» Your goal:
Which lines in the records below contain the word "other"? Report each of them.
** Opening Input data block **
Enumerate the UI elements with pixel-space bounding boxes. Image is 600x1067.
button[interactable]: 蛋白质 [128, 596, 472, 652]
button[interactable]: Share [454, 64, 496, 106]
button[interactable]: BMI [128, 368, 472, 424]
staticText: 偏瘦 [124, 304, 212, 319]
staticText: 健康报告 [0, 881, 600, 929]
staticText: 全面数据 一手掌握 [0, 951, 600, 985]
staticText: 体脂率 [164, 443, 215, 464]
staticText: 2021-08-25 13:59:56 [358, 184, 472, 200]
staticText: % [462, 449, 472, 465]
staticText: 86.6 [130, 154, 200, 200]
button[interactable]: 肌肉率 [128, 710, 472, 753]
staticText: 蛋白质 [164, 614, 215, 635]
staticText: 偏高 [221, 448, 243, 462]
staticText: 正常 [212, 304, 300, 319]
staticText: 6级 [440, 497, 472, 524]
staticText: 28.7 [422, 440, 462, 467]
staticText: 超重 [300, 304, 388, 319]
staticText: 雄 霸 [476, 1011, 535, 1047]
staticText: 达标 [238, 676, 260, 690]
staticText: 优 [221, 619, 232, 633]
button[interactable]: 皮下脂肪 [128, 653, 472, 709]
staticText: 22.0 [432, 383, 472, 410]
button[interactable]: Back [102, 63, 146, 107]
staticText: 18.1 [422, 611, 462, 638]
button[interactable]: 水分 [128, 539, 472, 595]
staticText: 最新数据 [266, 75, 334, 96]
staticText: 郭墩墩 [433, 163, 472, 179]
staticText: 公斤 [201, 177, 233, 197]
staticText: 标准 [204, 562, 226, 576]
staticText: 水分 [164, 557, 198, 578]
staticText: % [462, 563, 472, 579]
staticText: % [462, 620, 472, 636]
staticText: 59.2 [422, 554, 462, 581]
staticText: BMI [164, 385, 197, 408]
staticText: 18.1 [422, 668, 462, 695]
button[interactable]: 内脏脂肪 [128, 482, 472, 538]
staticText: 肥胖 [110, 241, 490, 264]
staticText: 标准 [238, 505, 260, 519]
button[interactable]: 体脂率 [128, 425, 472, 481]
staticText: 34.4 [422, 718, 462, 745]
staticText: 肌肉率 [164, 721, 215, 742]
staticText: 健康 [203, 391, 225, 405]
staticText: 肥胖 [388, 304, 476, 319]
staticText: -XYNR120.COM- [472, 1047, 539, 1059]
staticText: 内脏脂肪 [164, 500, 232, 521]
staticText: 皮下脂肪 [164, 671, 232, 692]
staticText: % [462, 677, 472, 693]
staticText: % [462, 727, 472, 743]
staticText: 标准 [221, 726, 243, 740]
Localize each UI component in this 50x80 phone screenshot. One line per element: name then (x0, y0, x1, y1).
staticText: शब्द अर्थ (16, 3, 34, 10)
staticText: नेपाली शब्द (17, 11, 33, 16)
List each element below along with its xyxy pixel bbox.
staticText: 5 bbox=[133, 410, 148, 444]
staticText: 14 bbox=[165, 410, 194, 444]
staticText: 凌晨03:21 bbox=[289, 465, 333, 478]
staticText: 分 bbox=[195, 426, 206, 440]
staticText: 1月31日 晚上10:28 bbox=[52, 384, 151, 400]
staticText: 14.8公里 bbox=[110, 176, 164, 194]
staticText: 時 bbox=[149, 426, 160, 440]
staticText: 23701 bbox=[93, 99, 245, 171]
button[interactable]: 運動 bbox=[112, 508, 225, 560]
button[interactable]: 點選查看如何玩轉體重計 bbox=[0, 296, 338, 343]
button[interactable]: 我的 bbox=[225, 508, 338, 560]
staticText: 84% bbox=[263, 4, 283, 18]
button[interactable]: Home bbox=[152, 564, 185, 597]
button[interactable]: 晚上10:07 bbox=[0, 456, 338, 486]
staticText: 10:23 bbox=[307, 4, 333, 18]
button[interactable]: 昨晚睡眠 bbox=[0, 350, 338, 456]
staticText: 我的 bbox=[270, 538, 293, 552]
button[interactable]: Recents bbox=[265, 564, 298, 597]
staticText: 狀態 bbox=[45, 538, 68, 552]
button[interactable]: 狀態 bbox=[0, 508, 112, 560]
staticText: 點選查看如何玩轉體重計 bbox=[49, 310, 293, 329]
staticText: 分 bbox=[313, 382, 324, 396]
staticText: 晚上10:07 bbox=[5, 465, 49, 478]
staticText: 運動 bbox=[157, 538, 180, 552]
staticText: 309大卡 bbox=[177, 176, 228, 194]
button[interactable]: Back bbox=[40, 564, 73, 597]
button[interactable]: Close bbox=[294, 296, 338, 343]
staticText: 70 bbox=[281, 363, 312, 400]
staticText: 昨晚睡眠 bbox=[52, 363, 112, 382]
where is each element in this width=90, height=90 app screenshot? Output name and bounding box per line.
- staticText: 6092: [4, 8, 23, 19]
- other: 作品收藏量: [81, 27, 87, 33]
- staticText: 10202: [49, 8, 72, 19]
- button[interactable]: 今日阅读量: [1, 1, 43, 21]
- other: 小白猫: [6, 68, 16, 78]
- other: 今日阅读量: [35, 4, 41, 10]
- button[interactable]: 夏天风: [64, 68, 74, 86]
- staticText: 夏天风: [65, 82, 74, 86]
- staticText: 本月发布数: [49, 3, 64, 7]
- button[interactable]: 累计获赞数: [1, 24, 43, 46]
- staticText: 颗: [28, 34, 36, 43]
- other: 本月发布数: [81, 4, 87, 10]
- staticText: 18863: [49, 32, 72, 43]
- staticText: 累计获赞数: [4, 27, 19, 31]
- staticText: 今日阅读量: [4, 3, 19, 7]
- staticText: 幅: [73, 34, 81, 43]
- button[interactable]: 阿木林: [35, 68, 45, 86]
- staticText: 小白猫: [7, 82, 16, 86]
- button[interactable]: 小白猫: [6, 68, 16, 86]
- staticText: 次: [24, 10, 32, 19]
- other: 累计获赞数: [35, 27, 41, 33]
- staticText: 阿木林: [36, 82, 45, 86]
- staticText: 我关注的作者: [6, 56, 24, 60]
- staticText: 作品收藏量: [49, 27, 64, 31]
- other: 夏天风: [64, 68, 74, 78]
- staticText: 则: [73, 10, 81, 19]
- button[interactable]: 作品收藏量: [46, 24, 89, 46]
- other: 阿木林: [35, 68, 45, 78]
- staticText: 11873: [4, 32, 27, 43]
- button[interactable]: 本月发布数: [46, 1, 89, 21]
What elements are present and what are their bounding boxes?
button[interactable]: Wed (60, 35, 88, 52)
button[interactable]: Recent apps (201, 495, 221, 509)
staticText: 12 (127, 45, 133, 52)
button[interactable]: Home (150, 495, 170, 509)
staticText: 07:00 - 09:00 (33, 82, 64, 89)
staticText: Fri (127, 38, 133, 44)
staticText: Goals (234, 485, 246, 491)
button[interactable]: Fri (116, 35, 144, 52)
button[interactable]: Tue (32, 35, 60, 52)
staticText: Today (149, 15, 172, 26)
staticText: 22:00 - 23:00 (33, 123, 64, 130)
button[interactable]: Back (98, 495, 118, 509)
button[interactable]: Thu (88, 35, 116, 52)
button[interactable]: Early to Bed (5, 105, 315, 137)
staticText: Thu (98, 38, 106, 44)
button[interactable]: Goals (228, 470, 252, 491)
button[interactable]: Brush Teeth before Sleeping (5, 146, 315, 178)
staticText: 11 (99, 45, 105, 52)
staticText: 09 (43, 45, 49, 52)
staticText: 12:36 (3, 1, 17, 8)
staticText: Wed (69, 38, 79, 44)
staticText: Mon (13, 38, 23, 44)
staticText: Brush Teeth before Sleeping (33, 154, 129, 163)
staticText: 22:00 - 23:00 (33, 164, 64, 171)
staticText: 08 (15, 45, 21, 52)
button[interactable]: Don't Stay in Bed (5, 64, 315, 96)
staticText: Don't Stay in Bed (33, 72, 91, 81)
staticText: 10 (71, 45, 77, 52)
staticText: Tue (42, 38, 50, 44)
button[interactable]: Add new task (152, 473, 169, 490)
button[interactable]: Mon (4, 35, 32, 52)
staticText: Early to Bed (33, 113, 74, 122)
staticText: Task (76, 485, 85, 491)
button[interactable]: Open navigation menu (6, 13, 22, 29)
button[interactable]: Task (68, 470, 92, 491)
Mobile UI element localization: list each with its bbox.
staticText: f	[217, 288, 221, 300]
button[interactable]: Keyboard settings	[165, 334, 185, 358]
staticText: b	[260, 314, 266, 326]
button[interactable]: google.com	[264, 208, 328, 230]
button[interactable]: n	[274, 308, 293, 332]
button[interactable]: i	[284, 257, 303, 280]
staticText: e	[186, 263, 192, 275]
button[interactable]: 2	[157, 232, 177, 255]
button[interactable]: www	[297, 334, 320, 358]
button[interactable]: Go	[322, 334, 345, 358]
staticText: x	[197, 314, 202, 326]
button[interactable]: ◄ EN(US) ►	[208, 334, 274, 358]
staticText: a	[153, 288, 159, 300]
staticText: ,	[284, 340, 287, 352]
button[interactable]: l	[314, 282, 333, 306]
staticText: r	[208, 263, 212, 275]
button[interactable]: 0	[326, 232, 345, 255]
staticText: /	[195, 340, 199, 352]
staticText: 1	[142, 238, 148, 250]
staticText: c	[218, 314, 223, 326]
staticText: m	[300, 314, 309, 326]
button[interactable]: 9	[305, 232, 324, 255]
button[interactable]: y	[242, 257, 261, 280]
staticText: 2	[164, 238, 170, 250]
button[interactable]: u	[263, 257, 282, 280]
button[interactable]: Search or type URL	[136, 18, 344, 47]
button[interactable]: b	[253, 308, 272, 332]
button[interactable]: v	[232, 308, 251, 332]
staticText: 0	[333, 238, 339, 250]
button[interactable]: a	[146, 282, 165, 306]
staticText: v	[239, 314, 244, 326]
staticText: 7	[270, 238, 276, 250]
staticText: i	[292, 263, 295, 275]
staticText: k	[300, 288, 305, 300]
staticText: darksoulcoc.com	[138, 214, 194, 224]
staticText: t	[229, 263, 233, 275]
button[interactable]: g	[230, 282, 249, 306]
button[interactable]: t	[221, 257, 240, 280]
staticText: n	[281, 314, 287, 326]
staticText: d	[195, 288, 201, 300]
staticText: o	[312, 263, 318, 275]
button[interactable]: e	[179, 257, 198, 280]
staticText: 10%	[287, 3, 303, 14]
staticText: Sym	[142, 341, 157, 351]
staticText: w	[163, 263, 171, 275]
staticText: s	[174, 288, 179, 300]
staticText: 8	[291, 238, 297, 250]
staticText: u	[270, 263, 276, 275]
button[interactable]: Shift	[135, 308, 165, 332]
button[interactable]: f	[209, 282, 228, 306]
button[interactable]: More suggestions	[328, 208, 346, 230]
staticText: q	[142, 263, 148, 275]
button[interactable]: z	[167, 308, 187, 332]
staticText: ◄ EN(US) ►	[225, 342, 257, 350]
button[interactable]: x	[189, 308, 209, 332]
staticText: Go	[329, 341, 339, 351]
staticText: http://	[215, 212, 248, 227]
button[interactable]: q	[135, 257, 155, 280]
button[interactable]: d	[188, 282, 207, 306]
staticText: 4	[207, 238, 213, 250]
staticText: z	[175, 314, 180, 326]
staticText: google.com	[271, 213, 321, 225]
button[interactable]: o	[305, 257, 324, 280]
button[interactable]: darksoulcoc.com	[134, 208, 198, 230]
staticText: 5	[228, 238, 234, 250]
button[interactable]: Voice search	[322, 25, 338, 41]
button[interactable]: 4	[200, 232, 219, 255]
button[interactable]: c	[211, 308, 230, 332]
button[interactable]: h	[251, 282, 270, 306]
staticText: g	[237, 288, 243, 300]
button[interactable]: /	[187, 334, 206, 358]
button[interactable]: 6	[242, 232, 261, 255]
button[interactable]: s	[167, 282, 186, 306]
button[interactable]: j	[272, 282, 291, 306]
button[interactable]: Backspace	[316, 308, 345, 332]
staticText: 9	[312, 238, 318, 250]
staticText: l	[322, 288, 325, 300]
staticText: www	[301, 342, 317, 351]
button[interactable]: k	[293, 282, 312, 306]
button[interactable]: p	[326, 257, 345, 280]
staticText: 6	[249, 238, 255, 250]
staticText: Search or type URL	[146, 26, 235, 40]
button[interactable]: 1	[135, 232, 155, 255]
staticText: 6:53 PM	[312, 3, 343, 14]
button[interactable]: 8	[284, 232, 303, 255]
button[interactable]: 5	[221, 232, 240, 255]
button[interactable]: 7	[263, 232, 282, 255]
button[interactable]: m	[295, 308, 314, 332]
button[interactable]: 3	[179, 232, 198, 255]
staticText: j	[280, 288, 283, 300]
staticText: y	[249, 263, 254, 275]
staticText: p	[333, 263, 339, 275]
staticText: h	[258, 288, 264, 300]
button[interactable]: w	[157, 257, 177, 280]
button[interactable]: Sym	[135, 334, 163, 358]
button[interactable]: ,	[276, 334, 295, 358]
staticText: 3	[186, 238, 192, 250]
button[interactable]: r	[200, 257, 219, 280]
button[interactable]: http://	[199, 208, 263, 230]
** Closing Input data block **
» Worked solution:
- other: 作品收藏量: [81, 27, 87, 33]
- other: 小白猫: [6, 68, 16, 78]
- other: 今日阅读量: [35, 4, 41, 10]
- other: 本月发布数: [81, 4, 87, 10]
- other: 累计获赞数: [35, 27, 41, 33]
- other: 夏天风: [64, 68, 74, 78]
- other: 阿木林: [35, 68, 45, 78]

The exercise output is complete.